L'Énéide de Virgile : Présentation

Dans la lignée d’Homère

Virgile (70-19 avant J.-C.) est sans doute le plus célèbre des poètes latins : après avoir écrit les Bucoliques, recueil de poèmes pastoraux inspirés du grec Théocrite, et les Géorgiques qui renouvellent la veine didactique inventée par Hésiode dans Les Travaux et les jours, il a ravi à Ennius son titre d’alter Homerus, « autre Homère », avec l’Énéide. Cette épopée en douze chants, que la mort, semble-t-il, a empêché le poète de parachever comme il le souhaitait, s’inscrit ostensiblement dans la tradition homérique qu’elle prolonge : l’Énéide en effet appartient au cycle troyen et rapporte les aventures d’Énée après la chute de Troie. À l’inverse d’Ulysse, c’est l’Odyssée du héros troyen que relate d’abord Virgile dans les six premiers chants, consacrés à son errance sur la mer, puis son Iliade, belliqueuse et conquérante, dans les six derniers qui font le récit de la guerre suscitée dans le Latium par son mariage avec Lavinia, fille du roi Latinus.
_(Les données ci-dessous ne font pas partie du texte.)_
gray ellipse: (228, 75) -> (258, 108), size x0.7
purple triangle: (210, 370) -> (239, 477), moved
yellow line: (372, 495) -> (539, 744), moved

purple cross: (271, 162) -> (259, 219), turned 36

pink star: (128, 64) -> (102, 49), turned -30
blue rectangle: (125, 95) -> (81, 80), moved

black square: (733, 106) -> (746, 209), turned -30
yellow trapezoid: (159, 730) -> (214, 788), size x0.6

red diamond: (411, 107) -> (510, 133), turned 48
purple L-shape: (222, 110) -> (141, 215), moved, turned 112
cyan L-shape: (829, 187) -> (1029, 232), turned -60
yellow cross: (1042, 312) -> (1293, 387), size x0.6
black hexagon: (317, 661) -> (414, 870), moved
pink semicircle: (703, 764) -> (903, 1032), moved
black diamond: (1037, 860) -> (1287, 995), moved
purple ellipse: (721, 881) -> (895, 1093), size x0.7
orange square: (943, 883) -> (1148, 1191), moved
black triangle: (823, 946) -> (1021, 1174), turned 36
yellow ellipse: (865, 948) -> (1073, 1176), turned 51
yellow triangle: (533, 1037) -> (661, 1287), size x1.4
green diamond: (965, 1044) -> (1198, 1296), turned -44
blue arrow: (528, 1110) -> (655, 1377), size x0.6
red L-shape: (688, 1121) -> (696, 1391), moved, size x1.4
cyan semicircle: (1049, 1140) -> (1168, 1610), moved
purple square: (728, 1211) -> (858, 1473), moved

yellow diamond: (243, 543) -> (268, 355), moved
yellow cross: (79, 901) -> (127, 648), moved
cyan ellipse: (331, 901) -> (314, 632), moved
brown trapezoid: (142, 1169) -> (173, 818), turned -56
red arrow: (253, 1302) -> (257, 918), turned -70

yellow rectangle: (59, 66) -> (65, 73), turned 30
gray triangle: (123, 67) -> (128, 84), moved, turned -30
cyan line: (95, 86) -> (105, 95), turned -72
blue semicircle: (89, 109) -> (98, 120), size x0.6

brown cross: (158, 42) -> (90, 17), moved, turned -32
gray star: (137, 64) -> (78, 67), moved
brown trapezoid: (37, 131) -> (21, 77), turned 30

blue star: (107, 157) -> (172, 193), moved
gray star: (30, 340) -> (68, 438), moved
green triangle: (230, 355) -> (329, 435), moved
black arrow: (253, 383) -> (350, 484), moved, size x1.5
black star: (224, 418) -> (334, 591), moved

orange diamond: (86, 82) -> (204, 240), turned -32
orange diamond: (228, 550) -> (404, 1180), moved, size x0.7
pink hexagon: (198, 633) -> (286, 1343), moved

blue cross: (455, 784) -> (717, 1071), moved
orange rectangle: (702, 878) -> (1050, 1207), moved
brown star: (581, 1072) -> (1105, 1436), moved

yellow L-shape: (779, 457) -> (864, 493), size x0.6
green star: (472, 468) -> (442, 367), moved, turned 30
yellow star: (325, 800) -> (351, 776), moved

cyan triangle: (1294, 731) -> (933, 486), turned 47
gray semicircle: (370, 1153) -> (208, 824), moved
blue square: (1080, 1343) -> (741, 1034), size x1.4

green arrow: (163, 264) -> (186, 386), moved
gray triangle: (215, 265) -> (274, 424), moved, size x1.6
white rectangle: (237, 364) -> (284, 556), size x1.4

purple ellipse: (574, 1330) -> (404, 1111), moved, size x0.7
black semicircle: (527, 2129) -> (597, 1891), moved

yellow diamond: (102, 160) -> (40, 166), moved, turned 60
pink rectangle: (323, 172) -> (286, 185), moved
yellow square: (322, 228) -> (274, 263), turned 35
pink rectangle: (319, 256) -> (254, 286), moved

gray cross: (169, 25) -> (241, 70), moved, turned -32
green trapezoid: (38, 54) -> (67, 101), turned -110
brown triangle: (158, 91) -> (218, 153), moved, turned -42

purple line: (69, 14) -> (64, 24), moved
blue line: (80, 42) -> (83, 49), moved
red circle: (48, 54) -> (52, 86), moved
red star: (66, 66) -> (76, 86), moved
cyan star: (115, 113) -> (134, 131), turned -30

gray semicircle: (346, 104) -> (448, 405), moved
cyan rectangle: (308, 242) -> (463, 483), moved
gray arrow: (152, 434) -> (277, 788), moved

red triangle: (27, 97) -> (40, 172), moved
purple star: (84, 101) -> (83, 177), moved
Une épopée romaine fondatrice

Si Énée est un nouvel Ulysse, descendant aux Enfers pour y consulter son père Anchise, c’est aussi le père mythique des Romains à travers son fils Iule (aussi appelé Ascagne), fondateur de la ville d’Albe et de la dynastie des rois albains dont est issu Romulus. Écrite au moment de l’avènement du nouveau régime augustéen, l’Énéide constitue une épopée nationale à la gloire du peuple romain : Jupiter y prédit sa grandeur future (I, 254-304), Énée voit défiler devant lui dans les Enfers les âmes des héros à venir (VI, 752-853) et son bouclier, forgé par Vulcain, représente les hauts faits des héros romains (VIII, 626-731) ; de même, son union avec la troyenne Créüse, l’épisode passionné avec la carthaginoise Didon et son mariage avec la latine Lavinia ont pu être interprétés comme la préfiguration de l’empire romain, et la légitimation de son extension jusqu’en Afrique et en Asie Mineure. Ancêtre du peuple romain, Énée est aussi celui de la gens Iulia à laquelle appartient Auguste qui, après un siècle de guerres civiles, a ramené la paix et transformé la République en Principat, régime monarchique appelé à devenir l’Empire. C’est aussi ce dernier, de manière indirecte, que chante l’Énéide, dans un jeu d’écho entre passé mythique et présent : la pietas d’Énée est ainsi celle du Princeps, vengeur du meurtre de César et restaurateur des valeurs romaines traditionnelles.

Une tragédie intemporelle

Ce ne sont pourtant ni la grandeur épique ni la dimension politique de l’Énéide que nous vous proposons de découvrir dans ce parcours de lecture, mais la « tragédie » de Didon, puissante reine de Carthage qui s’éprend, pour son malheur, du héros troyen naufragé sur ses côtes. Cet épisode qui occupe l’ensemble du chant IV figure parmi les plus célèbres de l’Énéide et a inspiré aussi bien les peintres que les dramaturges et les compositeurs. Plus qu’aux figures homériques de Nausicaa, Circé ou Calypso, c’est aux héroïnes tragiques telles que Phèdre et Médée, ou encore la figure élégiaque de l’Ariane de Catulle qu’il faut comparer Didon ; victime de son amour et jouet des dieux, la reine est la figure centrale du chant IV dans lequel Virgile dépeint les tourments de la passion et la colère d’une femme abandonnée par son amant. Nous avons choisi trois moments particulièrement marquants du livre IV : les premiers vers, dans lesquels Didon avoue à sa sœur la souffrance qui la déchire, la malédiction qu’elle lance sur Énée après son départ et enfin son suicide. Nous y avons ajouté un extrait du livre VI qui apporte un épilogue à la « tragédie » de Didon : sa dernière rencontre avec Énée, aux Enfers.